McALLEN, Texas (Border Report) — The commissioners of a small, rural county in South Texas have voted to block the federal government from surveying for a border wall on public lands near a coveted bird sanctuary.

The five-member Zapata County Commissioners’ Court on Monday unanimously voted not to grant “right of entry for survey and site assessment to the U.S. Government for county land near San Ygnacio,” according to the agenda item.

San Ygnacio is home to a popular bird and butterfly sanctuary located on a narrow strip of land along the Rio Grande about 40 miles south of Laredo, Texas. It boasts one of the best bird-viewing areas for the tiny white-collared seedeater and scissor-tailed flycatcher, as well as various butterfly species, like the American snout. The seedeater is only found in the United States in this part of South Texas.

The land was donated to the county a few years ago for the sanctuary, Zapata County Judge Joe Rathmell told commissioners, according to an audio recording of Monday’s meeting obtained by Border Report.

Zapata County is mid-way between Laredo and McAllen, Texas, and is mostly rural ranchlands that are home to a population of just about 15,000.

Government contractors want access to survey the area in preparation for an 18-mile-long and 30-foot-tall metal border wall. This section of the proposed wall is part of $1.3 billion that Congress late last year appropriated for Fiscal 2020 to build 52 miles in Webb County and 18 miles in Zapata County.

On Friday, U.S. Customs and Border Protection officials sent a letter requesting public feedback on these segments of proposed border wall writing: “CBP is seeking your input on potential impacts to the environment, culture, quality of life and commerce, including potential socioeconomic impacts from the approximately 69 miles of CBP-funded border wall system being proposed in Webb and Zapata Counties.” CBP is accepting public comments on this proposed segment of border wall until April 21. Comments can be sent to

Prior to Monday’s vote, a group of members of the No Border Wall Coalition urged county commissioners not to allow the government onto what they called “precious” lands.

A group of members of the No Border Wall Coalition, including Melissa Cigarroa, second from left, spoke to Zapata County Commissioners on Monday, Feb. 24, 2020, in South Texas, and successfully urged the court not to allow the federal government a right of entry to county park grounds to survey for a border wall. (Courtesy Photo)

“That right of entry is our constitutional right to demand better protections, to not allow just anyone to come onto our lands, especially those who want to denigrate it and cause destruction,” Melissa Cigarroa, a member of the coalition who also is president of the board of directors for the Laredo-based Rio Grande International Study Center, told commissioners.

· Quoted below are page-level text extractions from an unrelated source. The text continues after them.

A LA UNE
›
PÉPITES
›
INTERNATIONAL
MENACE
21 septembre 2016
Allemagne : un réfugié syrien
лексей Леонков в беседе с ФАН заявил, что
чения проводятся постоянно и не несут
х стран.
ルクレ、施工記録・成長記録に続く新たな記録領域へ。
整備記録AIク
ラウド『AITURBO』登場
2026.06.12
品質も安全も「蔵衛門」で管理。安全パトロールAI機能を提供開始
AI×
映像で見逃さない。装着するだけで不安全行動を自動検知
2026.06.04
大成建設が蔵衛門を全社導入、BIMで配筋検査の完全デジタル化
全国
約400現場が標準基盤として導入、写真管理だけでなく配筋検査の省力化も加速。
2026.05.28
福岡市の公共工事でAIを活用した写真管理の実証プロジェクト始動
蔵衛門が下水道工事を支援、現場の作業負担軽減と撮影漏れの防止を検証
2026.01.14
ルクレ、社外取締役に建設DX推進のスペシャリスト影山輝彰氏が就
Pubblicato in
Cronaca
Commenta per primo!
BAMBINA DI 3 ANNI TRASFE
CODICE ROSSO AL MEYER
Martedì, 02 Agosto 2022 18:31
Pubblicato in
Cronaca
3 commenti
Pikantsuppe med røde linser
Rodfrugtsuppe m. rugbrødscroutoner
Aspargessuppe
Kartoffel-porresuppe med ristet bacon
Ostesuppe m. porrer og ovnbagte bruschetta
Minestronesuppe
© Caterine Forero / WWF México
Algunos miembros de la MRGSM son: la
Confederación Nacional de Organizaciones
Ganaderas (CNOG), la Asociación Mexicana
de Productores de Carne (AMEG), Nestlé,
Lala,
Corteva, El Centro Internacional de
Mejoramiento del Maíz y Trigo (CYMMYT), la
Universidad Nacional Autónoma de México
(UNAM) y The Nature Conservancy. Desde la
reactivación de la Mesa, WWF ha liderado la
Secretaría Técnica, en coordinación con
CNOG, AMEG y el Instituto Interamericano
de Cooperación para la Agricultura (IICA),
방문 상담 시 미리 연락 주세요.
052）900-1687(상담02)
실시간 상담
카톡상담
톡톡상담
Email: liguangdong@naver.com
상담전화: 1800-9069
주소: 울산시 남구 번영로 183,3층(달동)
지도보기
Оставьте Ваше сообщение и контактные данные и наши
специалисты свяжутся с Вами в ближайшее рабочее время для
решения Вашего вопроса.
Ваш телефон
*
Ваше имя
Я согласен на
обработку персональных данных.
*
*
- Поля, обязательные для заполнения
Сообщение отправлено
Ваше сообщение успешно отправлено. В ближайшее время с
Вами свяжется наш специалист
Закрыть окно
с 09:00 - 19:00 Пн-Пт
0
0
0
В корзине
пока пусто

“Here in Zapata County, especially, the land is so beautiful and generations of families have held on to this precious treasure for years and years,” said Cigarroa, whose family owns land in Zapata County.

“All this waste of money or this ecological destruction that will happen as a result and it’s not going to solve the immigration, the drug problems,” Zapata County landowner Elsa Hull told the court. “We stand to lose our homes. I lie in the path of this wall.”

We stand to lose our homes. I lie in the path of this wall.”

Zapata County landowner Elsa Hull

Hull’s home is just south of San Ygnacio on three acres of riverfront land. She is named as a plaintiff in the Rio Grande International Study Center’s lawsuit challenging the right of the Trump administration to declare a national emergency in order to transfer Pentagon funds from the military to border wall construction.

Read a Border Report story on Trump’s recent transfer of more military funds for the border wall.

“These billions of dollars could be used for the technology, sensors, cameras or even creating more jobs, more agents in the field. But we all know it’s not about border security,” Hull said. “We urge the county to stand firm in their position. This right of entry is the first step.”

Zapata County Precinct 2 Commissioner Olga Elizondo, whose district includes San Ygnacio, agreed with Hull, telling the court she went there on Saturday to feed the birds.

“I go there often and I don’t hear anything or see anything that we’re threatened by,” Elizondo said. “Just like Elsa said: that money can be used for other things.”

Elizondo made the motion in court to deny right of entry, and the others agreed.

After the vote, County Judge Rathmell can be heard saying that Zapata County Commissioners also were among the first county municipalities to issue a proclamation against the border wall.

“You guys are leaders in this fight,” Hull told them.

“We urge the county to hold the line and to continue to be leaders and to set an example for the citizens and the landowners in this county,” Hull said. “Don’t bow to the pressure. We can unite and stand together. We don’t want our lives to be signed away, our river to be signed away. …And when future generations look back at this we need to ask ourselves what side of history will we be on? Will we be on the right side? Stand firm in the fight.”